The harnessing and utilization of Renewable Energy (RE) comprises a critical component of Philippine government’s strategy to provide energy supply for the country. This is evident in the power sector where increased generation from geothermal and hydro resources has lessened the country's dependency on imported and polluting fuels. In the government's rural electrification efforts, on the other hand, renewable energy sources such as solar, micro-hydro, wind and biomass resources are seeing wide-scale use.
It is the government's policy to facilitate the energy sector's transition to a sustainable system with RE as an increasingly prominent, viable and competitive fuel option. The shift from fossil fuel sources to renewable forms of energy is a key strategy in ensuring the success of this transition. Moreover, current initiatives in the pursuit of this policy are directed towards creating a market-based environment that is conducive to private sector investment and participation and encourages technology transfer and research and development. Thus, current fiscal incentives provide for a preferential bias to RE technologies and projects which are environmentally sound.

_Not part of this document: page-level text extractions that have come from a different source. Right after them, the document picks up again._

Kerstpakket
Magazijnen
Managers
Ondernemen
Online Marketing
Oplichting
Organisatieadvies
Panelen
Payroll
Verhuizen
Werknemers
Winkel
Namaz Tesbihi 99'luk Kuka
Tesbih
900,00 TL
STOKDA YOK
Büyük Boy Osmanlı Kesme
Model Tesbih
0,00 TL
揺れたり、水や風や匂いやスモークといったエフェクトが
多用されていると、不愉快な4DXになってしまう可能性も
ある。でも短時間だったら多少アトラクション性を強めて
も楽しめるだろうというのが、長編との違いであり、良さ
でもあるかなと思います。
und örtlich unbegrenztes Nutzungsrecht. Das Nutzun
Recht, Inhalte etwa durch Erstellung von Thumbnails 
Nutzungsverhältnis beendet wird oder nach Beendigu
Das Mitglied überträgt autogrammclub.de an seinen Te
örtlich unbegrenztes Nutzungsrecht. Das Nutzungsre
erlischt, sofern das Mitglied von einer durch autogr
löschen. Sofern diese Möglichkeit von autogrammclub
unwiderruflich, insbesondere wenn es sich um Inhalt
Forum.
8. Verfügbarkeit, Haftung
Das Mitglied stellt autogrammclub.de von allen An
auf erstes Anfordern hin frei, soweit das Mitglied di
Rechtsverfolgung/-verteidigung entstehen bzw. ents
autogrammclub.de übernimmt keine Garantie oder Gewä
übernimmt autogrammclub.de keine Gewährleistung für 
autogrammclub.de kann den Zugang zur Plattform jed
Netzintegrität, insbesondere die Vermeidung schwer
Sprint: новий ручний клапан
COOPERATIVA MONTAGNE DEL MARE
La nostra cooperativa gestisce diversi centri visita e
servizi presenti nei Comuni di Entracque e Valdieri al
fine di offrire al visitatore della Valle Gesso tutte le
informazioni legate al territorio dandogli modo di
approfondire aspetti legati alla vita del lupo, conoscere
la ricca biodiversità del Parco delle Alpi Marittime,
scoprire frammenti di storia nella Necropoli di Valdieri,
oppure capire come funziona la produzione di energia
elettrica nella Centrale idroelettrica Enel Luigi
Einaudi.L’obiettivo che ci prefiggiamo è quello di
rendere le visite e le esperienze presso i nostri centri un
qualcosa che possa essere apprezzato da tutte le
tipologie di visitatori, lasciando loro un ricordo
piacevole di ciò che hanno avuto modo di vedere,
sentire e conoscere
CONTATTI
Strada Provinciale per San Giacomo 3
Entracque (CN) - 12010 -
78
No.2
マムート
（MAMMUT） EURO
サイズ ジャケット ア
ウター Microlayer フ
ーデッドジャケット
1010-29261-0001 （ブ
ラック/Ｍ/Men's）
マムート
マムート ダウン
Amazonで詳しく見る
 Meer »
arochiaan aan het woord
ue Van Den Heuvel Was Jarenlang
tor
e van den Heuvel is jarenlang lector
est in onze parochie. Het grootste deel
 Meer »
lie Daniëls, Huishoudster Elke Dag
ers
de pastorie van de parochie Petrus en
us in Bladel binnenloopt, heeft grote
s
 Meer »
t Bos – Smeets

Based on current projections of the Department of Energy (DOE), renewable energy is expected to provide up to 40 percent of the country's primary energy requirements over the ten-year period beginning in 2003. Although its share will decline in relation to the total figure, it is estimated to grow at an average annual rate of 2.4 percent in absolute terms. Biomass, micro-hydro, solar and wind will remain to be the largest contributors to the total share of renewable energy in the energy mix with an average share of 27.5 percent. Meanwhile, hydro and geothermal will contribute the balance and continue to be a significant source of electric power.
An alternative scenario has been drawn up which sets higher targets for RE's contribution to the country's installed generating capacity based on the enhancement of existing programs and strategies, realization of higher production targets, establishment of market-based industry and availability of new international financing schemes such as the Clean Development Mechanism (CDM). RE-based capacity is foreseen to reach 9,147 MW by 2013, a dramatic 100-percent increase from its current level of 4,449 MW. This corresponds to a total of 4,698 MW of RE-fueled power plants which need to be commissioned within the ten-year period.

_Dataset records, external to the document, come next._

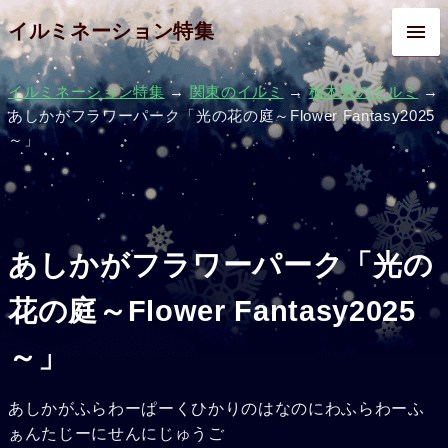
イルミネーション特集
イルミネーション特集
→
関東のイルミ
→
栃木県のイルミ
→
あしかがフラワーパーク「光の花の庭～Flower Fantasy2025
～」
あしかがフラワーパーク「光の
花の庭～Flower Fantasy2025
～」
あしかがふらわーぱーくひかりのはなのにわふらわーふ
ぁんたじーにせんにじゅうご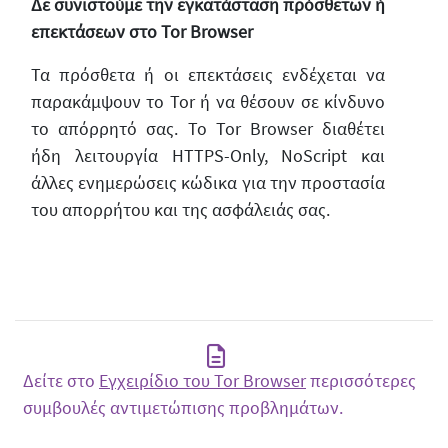
Δε συνιστούμε την εγκατάσταση πρόσθετων ή
επεκτάσεων στο Tor Browser
Τα πρόσθετα ή οι επεκτάσεις ενδέχεται να
παρακάμψουν το Tor ή να θέσουν σε κίνδυνο
το απόρρητό σας. Το Tor Browser διαθέτει
ήδη λειτουργία HTTPS-Only, NoScript και
άλλες ενημερώσεις κώδικα για την προστασία
του απορρήτου και της ασφάλειάς σας.
Δείτε στο
Εγχειρίδιο του Tor Browser
περισσότερες
συμβουλές αντιμετώπισης προβλημάτων.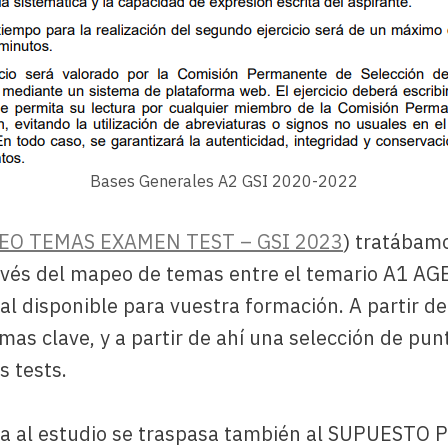
Bases Generales A2 GSI 2020-2022
EO TEMAS EXAMEN TEST – GSI 2023
) tratábamo
vés del mapeo de temas entre el temario A1 AGE
ial disponible para vuestra formación. A partir d
mas clave, y a partir de ahí una selección de p
s tests.
tiva al estudio se traspasa también al SUPUEST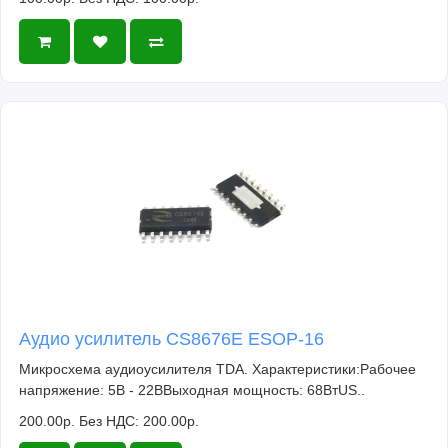
Аудио усилитель CS8676E ESOP-16
Микросхема аудиоусилителя TDA. Характеристики:Рабочее
напряжение: 5В - 22ВВыходная мощность: 68ВтUS..
200.00р.
Без НДС: 200.00р.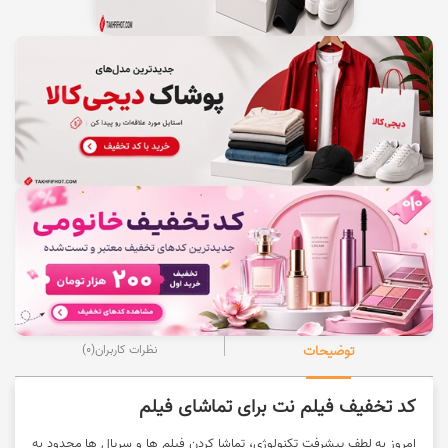
توضیحات
نظرات کاربران
(0)
کد تخفیف فیلم نت برای تماشای فیلم
امروز به لطف پیشرفت تکنولوژی، تماشا کردن فیلم ها و سریال ها محدود به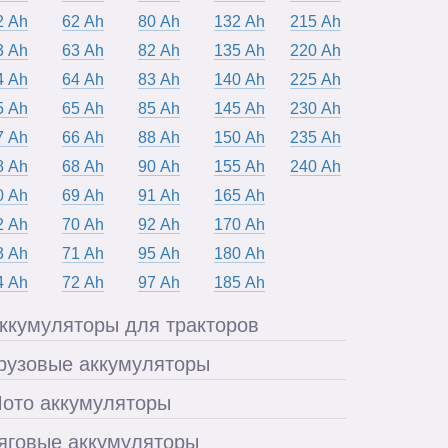
2 Ah
62 Ah
80 Ah
132 Ah
215 Ah
3 Ah
63 Ah
82 Ah
135 Ah
220 Ah
4 Ah
64 Ah
83 Ah
140 Ah
225 Ah
5 Ah
65 Ah
85 Ah
145 Ah
230 Ah
7 Ah
66 Ah
88 Ah
150 Ah
235 Ah
8 Ah
68 Ah
90 Ah
155 Ah
240 Ah
0 Ah
69 Ah
91 Ah
165 Ah
2 Ah
70 Ah
92 Ah
170 Ah
3 Ah
71 Ah
95 Ah
180 Ah
4 Ah
72 Ah
97 Ah
185 Ah
ккумуляторы для тракторов
рузовые аккумуляторы
ото аккумуляторы
яговые аккумуляторы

With increased private sector investments as well as the adoption of modern and innovative technologies in exploration and development, the DOE is targeting the installation of an additional 1,200 MW of geothermal capacity within the next ten years, resulting in an increase of about 60 percent from the 2002 level of 1,931 MW. The attainment of this target is being pursued as a strategy to maintain, if not improve, the Philippines' ranking as the second largest geothermal producer in the world. For the hydro sector, the aim is for up to 2,950 MW of additional capacity to be installed within the next ten years on top of the 2002 level of 2,518 MW, reaching a total of 5,468 MW by 2013. Finally, the DOE will push for the installation of up to 548 MW from RE sources by 2013. Of this total, 417 MW will come from wind-based power while the remaining 131 MW will be sourced from solar, ocean and biomass.